Pregnant ‘drugs mule’ Bella Culley is set to walk free from Georgian prison and return to Britain as early as today following a dramatic last minute reprieve.
The 19-year-old was due to be sentenced to two years in jail, but it was cut at the 11th hour due to her age, good behaviour and the fact she is expecting a child.
Culley’s mother, Lyanne Kennedy, 44, broke into tears of joy outside Tbilisi City Court, telling reporters: ‘I am so happy – so happy. I know I don’t look like it, but I am so happy. We will need to get her passport and then we leave. Either today or tomorrow.’
After her release, Culley excitedly phoned up her father and told him: ‘I’m not in jail anymore,’ as she walked free following him paying a huge fine.
Niel Culley, who raised the £140,000 to free her, was heard replying: ‘Wahey, that is brilliant’ as mother Lyanne Kennedy walked alongside her daughter holding her hand.
Bella looked visibly pregnant wearing purple tracksuits and a beige jacket and her father asked what her plans were now she is out.
Bella responded: ‘We’re just walking down so we will phone you when we get back to the hotel. Love you dad, bye.’
She looked visibly overwhelmed as reporters gathered outside court, before ushering her lawyer Malkhaz Salakaia to answer questions on her behalf.
Moments earlier Judge Giorgi Gelashvili accepted the plea bargain meaning Culley could walk free from Georgian jail and be permitted to return to the UK.
Reporters heard Culley erupting into ecstatic cries and laughter on being told of the new proposal by the prosecution moments before the hearing.
She was then seen beaming as she signed the paperwork with mother Lyanne laughing excitedly.
Bella Culley is set to walk free from prison in a dramatic U-Turn. She was initially meant to be sentenced to two years in prison
Culley’s mother, Lyanne Kennedy seen arriving in court today.
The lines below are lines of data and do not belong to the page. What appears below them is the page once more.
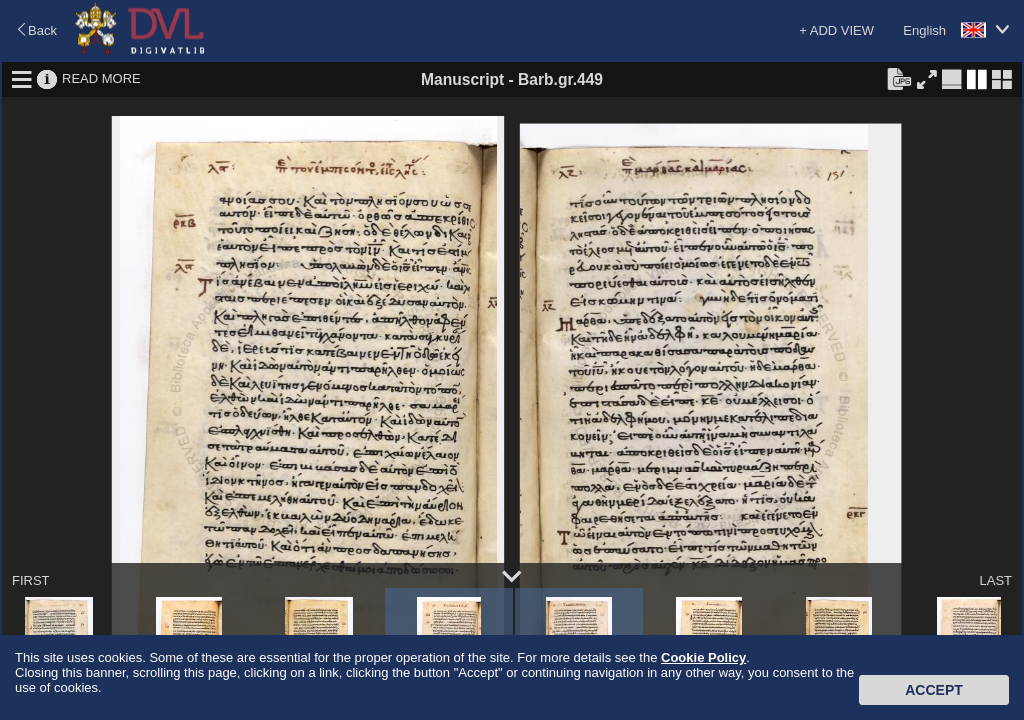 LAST (995, 580)
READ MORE (101, 78)
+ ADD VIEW (836, 30)
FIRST (31, 580)
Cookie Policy (703, 657)
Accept (934, 690) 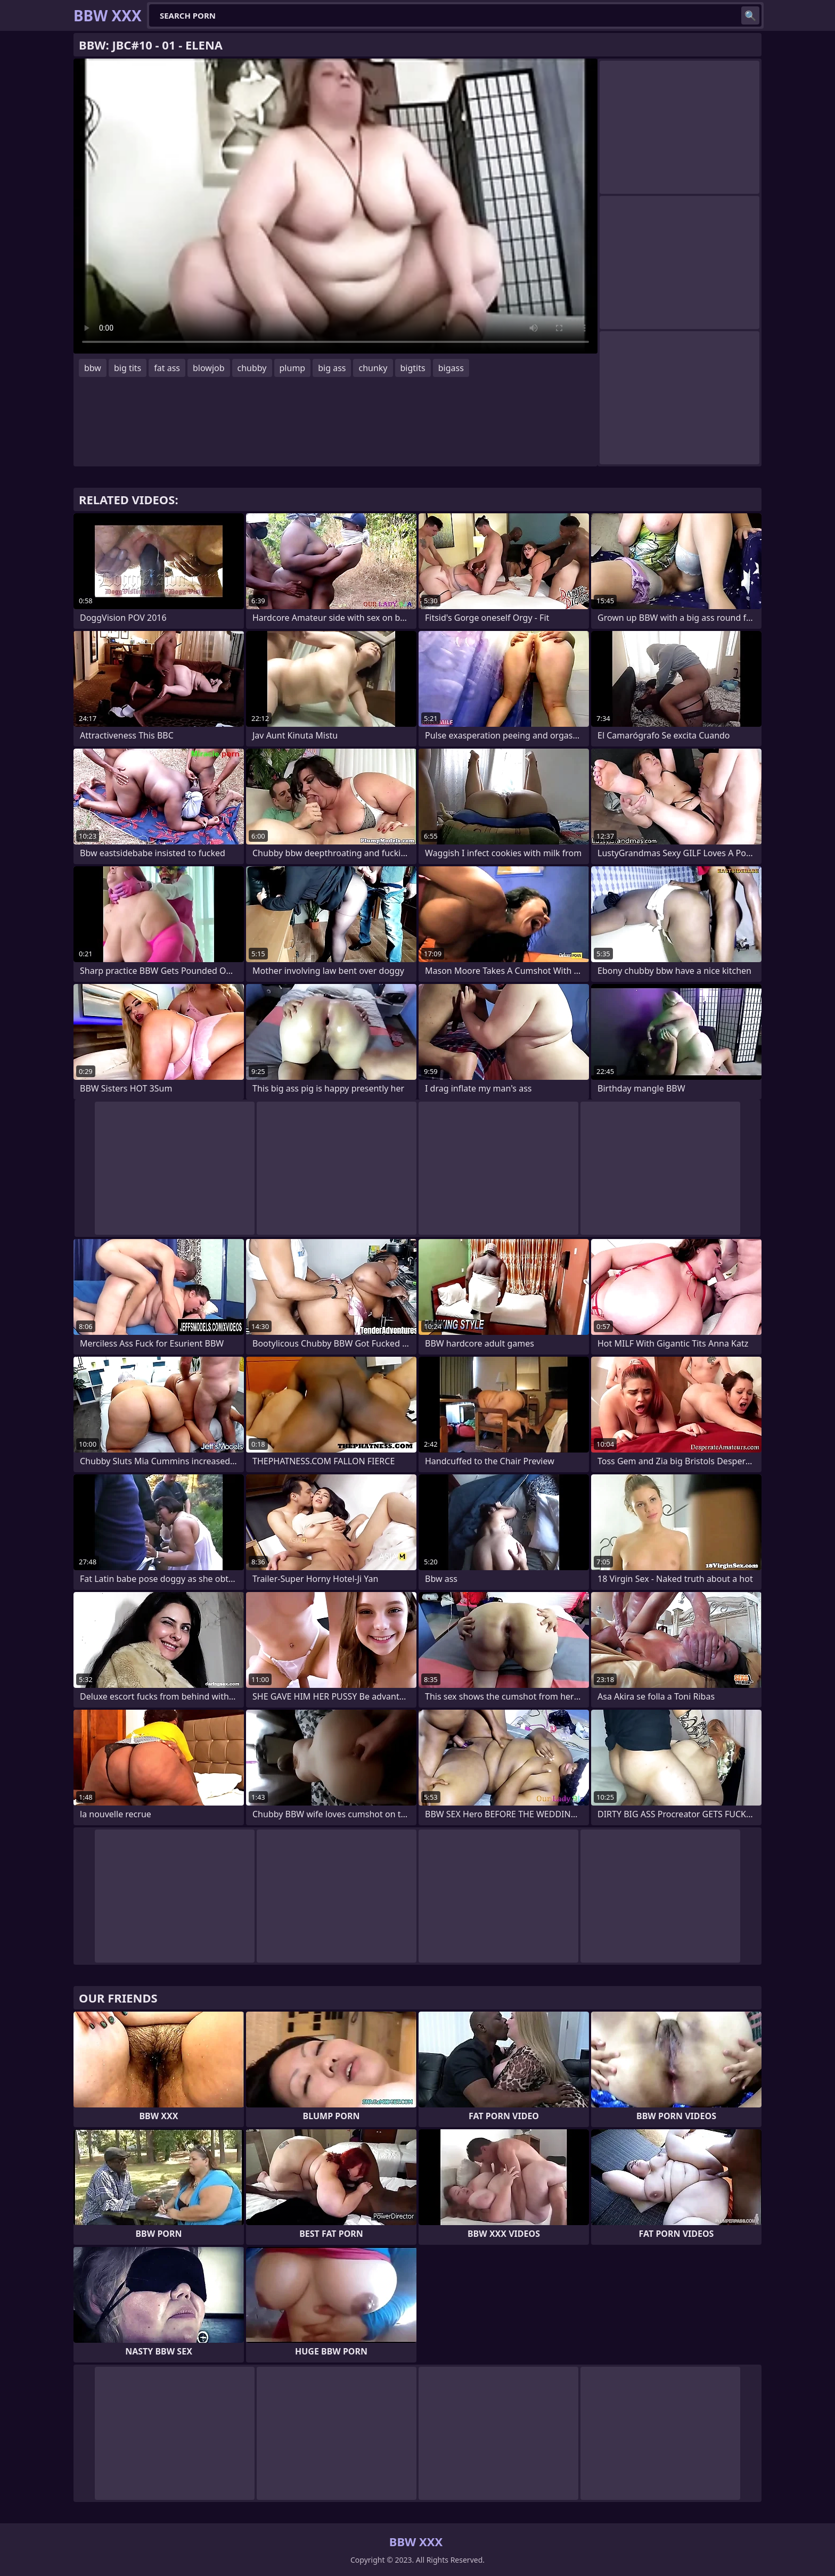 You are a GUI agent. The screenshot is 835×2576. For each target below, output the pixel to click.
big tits (127, 368)
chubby (252, 368)
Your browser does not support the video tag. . (335, 206)
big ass (332, 368)
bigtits (412, 368)
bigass (451, 368)
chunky (372, 368)
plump (293, 368)
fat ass (167, 368)
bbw (92, 368)
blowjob (209, 368) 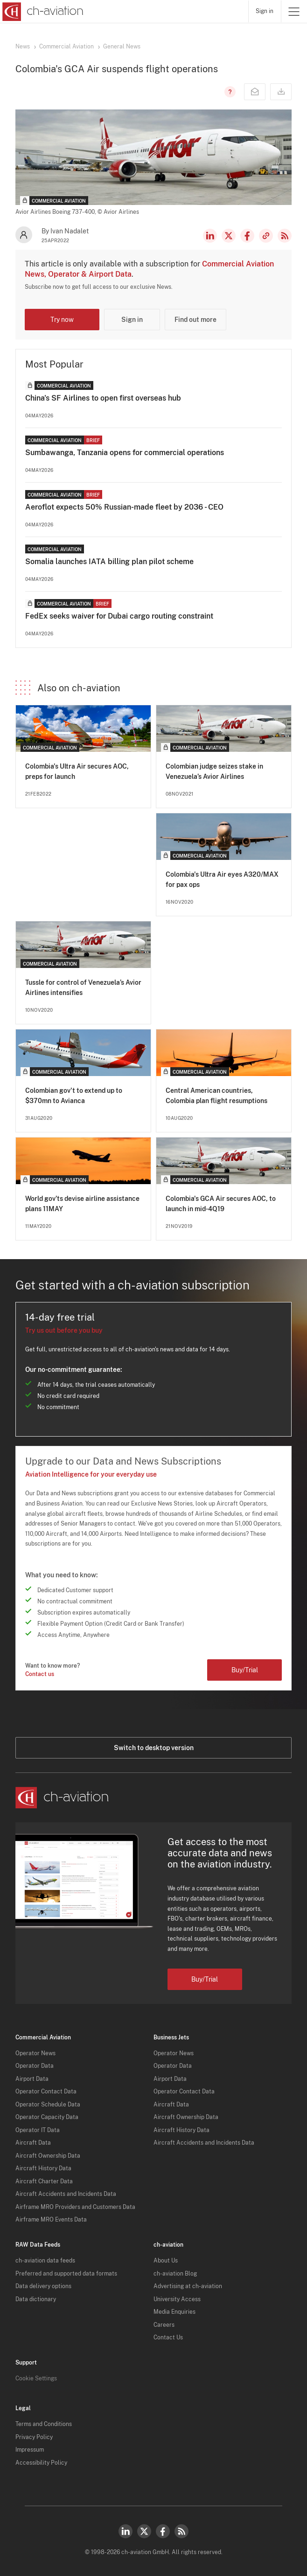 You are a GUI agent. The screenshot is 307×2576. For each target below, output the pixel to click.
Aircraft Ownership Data (47, 2156)
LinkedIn (210, 236)
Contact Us (168, 2337)
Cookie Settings (36, 2378)
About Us (166, 2260)
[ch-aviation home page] (42, 11)
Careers (164, 2325)
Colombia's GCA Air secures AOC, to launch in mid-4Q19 (221, 1204)
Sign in (264, 11)
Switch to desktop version (154, 1747)
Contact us (39, 1674)
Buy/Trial (244, 1670)
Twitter (144, 2531)
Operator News (35, 2053)
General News (121, 46)
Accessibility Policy (41, 2463)
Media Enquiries (174, 2312)
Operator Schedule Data (47, 2104)
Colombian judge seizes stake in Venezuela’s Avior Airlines (214, 771)
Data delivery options (43, 2286)
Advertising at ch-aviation (188, 2286)
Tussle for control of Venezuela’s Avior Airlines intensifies (83, 987)
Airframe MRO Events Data (51, 2219)
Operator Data (34, 2066)
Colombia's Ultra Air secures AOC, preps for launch (77, 771)
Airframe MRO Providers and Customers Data (75, 2207)
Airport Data (32, 2079)
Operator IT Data (37, 2130)
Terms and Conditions (43, 2424)
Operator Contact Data (46, 2091)
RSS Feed (285, 236)
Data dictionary (35, 2299)
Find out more (195, 319)
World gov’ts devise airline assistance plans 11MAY (82, 1204)
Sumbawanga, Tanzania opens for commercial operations (124, 452)
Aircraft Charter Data (44, 2181)
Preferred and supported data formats (66, 2273)
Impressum (29, 2450)
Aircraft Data (33, 2143)
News (22, 46)
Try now (62, 319)
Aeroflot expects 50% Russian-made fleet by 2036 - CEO (124, 507)
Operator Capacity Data (46, 2117)
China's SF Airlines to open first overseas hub (103, 398)
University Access (177, 2299)
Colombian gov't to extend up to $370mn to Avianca (73, 1095)
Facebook (247, 236)
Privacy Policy (34, 2437)
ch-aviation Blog (175, 2273)
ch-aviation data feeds (45, 2260)
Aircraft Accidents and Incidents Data (65, 2194)
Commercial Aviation (66, 46)
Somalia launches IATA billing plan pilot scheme (109, 561)
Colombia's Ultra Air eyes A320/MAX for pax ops (222, 879)
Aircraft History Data (43, 2168)
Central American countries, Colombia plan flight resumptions (216, 1095)
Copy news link (266, 236)
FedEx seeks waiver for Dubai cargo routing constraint (119, 616)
She and Culley’s father had been forced to pay a £140,000 fine to reduce her sentence
Lyanne, a charity worker, and Culley’s father, Niel Culley, 49, had been forced to pay a staggering £140,000 fine to reduce the sentence last week.
The plea deal should still have seen the teenager serve two years in jail with six months reduced for time already served after she was found entering the country with £200,000 worth of cannabis in May.
But arriving at court in the Black Sea nation’s capital this morning, Malkhaz Salakaia, defending, said there had been a last minute reprieve.
‘She is being released, she walks free,’ he said. ‘She doesn’t know yet.
‘I got the information literally 15 minutes ago and informed her mum, who has just about stopped crying.’
Prosecutor Vakhtang Tsalugelashvili said: ‘It was our initiative – we took into consideration her age, her condition and her good behaviour, and that she fully cooperated.’
Culley is due to give birth before Christmas after falling pregnant while travelling South East Asia with a man she said was not involved in drug smuggling.
The teenager did not even know Georgia was a country when she was arrested, touching down in the capital, Tbilisi, in May.
She has insisted that a British gang threatened to kill her family if she didn’t do as they told her before being found with £200,000 worth of cannabis in her luggage.
Culley claims she was forced to peddle the drugs from Thailand to Georgia, claiming she was burned with a hot iron and shown a beheading video by a Thai gang.
She then claims she flew to Tbilisi – thinking that was the name of a country – not knowing she had 14kg of illegal cargo hidden in her bags.
It follows a huge surge in backpackers being targeted and groomed by British gangs who have flocked to Thailand.
The country recently legalised cannabis, meaning there is a massive illicit trade in smuggling it to Britain for huge mark ups.
After the National Crime Agency shut down a scheme to post it to Britain, they have reverted to grooming drug mules.